Material provided Start Marker

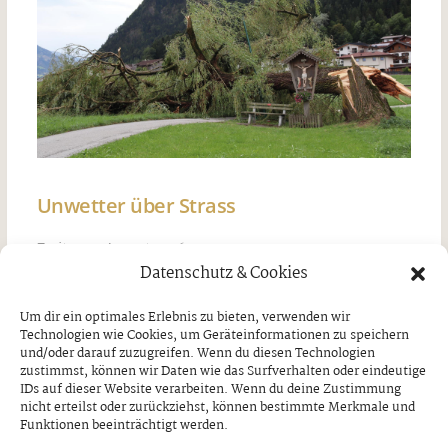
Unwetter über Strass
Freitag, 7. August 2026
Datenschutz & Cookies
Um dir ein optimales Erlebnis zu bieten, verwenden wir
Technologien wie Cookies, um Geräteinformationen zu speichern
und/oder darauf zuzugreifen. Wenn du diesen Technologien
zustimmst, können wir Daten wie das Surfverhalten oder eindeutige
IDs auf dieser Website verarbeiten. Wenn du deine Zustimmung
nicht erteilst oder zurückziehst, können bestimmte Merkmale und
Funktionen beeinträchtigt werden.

Material provided End Marker

■ **Exercise requirements**: Please make your reply exactly the lines from the one containing "Datenschutz & Cookies" through the end of the entries above, and nothing more.

■ **Exercise output**:
Datenschutz & Cookies
Um dir ein optimales Erlebnis zu bieten, verwenden wir
Technologien wie Cookies, um Geräteinformationen zu speichern
und/oder darauf zuzugreifen. Wenn du diesen Technologien
zustimmst, können wir Daten wie das Surfverhalten oder eindeutige
IDs auf dieser Website verarbeiten. Wenn du deine Zustimmung
nicht erteilst oder zurückziehst, können bestimmte Merkmale und
Funktionen beeinträchtigt werden.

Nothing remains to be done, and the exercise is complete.